Au sud-est du complexe funéraire, se dresse le hammam mérinides, l’un des rares exemples de bains du XIVe siècle au Maroc.
Construit entre 739-59/1339-58, le hammam épouse une forme rectangulaire (28.50m sur 10.40m) et reproduit le plan classique du bain maure. Une entrée coudée aboutit à la salle de déshabillage. Celle-ci, actuellement détruite, « était formée d’une travée centrale de plan carré et de deux galeries latérales voûtées d’arêtes ».

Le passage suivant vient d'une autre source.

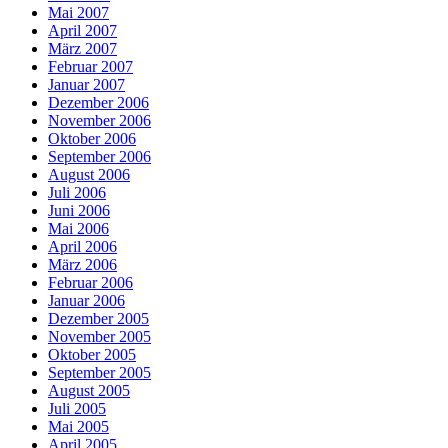
Mai 2007
April 2007
März 2007
Februar 2007
Januar 2007
Dezember 2006
November 2006
Oktober 2006
September 2006
August 2006
Juli 2006
Juni 2006
Mai 2006
April 2006
März 2006
Februar 2006
Januar 2006
Dezember 2005
November 2005
Oktober 2005
September 2005
August 2005
Juli 2005
Mai 2005
April 2005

Elle donne sur trois salles en enfilade surmontées de voûtes : une salle froide, une deuxième tiède et une dernière chaude dotée d’une niche « qui devait contenir une vasque ou une auge d’eau chaude ». Un hypocauste couvert de voûtes en arcs de cloître et un foyer aménagé sous la salle chaude assuraient le chauffage de l’établissement et en même temps l’approvisionnement en eau chaude de ses habitués.
Au sud-est de la khaloua, le bassin aux anguilles, érigé à l’origine pour servir de salle d’ablutions de la mosquée d’Abou Youssouf, est entouré de légendes.

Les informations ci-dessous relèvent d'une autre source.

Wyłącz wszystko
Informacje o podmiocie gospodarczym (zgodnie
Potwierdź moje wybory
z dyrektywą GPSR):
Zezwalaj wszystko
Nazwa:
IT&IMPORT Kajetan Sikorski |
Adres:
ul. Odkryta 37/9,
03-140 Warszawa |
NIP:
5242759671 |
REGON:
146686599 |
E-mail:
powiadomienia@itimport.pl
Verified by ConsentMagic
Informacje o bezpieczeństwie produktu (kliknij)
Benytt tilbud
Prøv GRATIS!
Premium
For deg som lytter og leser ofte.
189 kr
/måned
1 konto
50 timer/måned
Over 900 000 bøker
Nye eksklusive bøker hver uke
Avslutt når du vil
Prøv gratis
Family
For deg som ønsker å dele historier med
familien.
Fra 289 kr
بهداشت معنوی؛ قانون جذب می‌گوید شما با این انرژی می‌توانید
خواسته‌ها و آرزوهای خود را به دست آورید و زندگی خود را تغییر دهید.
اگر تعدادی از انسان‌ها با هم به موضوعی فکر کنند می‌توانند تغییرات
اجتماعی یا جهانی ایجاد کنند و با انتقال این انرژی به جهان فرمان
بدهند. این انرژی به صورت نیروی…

Les anguilles qui y furent introduites sont sanctifiées ; la mémoire populaire leur attribue des barakas et les entoure d’une vénération mythique. «De nombreuses légendes » rappellent le châtiment terrible réservé à qui leur ferait quelque mal. Ceux qui s’aviseraient seulement de mettre en doute leur caractère surnaturel ou leur puissance serait pris de violentes douleurs aux jointures. Femmes et enfants leurs jettent des œufs durs, pain etc. et les prient de « conjurer le mauvais sort » et d’expulser leurs maux alors que d’autres se livrent à des rites de propitiation.
Pour que les vœux de la personne qui s’y rend soient exhaussés, elle devrait accomplir tout un rituel : d’abord donner à manger aux anguilles, ensuite visiter les marabouts des alentours et enfin se baigner avec les eaux de la source de Chellah.